This weekend's project is a URL redirecter/shortner.

Written in golang, this cloud-native app will make it easy to redirect URLs.

Let's dive in

Exploring what's involved with writing a URL shortner

// manage starting of webserver
func HandleWebserver() {
...
router.HandleFunc(/{link:[a-zA-Z0-9]+}, APIshortLink)

...

(#1) In code block #1, the HandleWebserver function the router is handling any path from / as a variable. Referring to what's passed in as link, requiring it to only have lower, and upper characters as well as numbers.

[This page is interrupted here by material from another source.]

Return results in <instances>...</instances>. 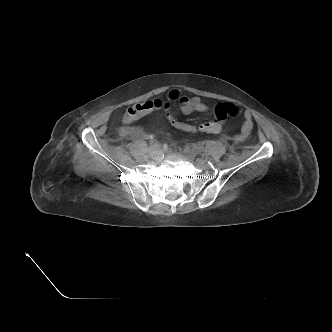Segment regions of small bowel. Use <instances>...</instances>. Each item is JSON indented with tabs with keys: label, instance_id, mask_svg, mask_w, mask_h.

// handle the url variables on /{link}
func APIshortLink(w http.ResponseWriter, r *http.Request) {
	configYAML := ReadConfigYAML()
	vars := mux.Vars(r)
	redirectURL := configYAML.Routes[vars["link"]]
	if redirectURL == "" {
		w.WriteHeader(404)
		return
	}
	http.Redirect(w, r, redirectURL, 302)
}

(#2) Now that we've got the link variable from the request, we need to check to see if it's available in our data store config.yaml. In code block #2, the config YAML is loaded and the link variable is entered as the key, if anything returns, it'll redirect it to the given link. If it doesn't exist, it will return a 404 status code.

The result

With the code snippits in mind, let's say you're hosting an instance at https://s.mydomain.com and your config looks like

s.mydomain.com:
  routes:
    duck: https://duckduckgo.com
    gitlab: https://gitlab.com

Then, if you visit https://s.mydomain.com/duck the request will be redirected to https://duckduckgo.com.

Deployment ideas

If deployed in Kubernetes and config.yaml is a ConfigMap, a separate service might deal to handling the ConfigMap and what it's contents are – with kubernetes/client-go.

Final thoughts

Thank you, if you've made it this far.Hope you've enjoy this insight!